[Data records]
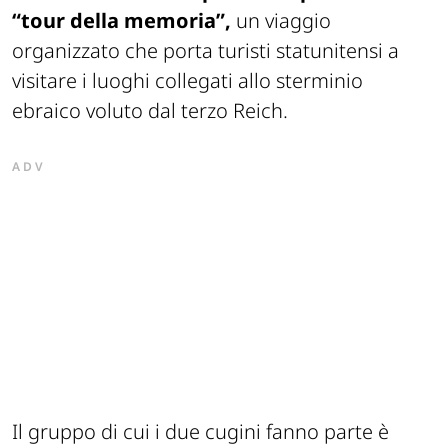
“tour della memoria”,
un viaggio
organizzato che porta turisti statunitensi a
visitare i luoghi collegati allo sterminio
ebraico voluto dal terzo Reich.
ADV
Il gruppo di cui i due cugini fanno parte è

→ EXERCISE GOAL: The result should be a word-for-word restatement of all the data, without images.

→ WRITTEN RESPONSE:
“tour della memoria”,
un viaggio
organizzato che porta turisti statunitensi a
visitare i luoghi collegati allo sterminio
ebraico voluto dal terzo Reich.
ADV
Il gruppo di cui i due cugini fanno parte è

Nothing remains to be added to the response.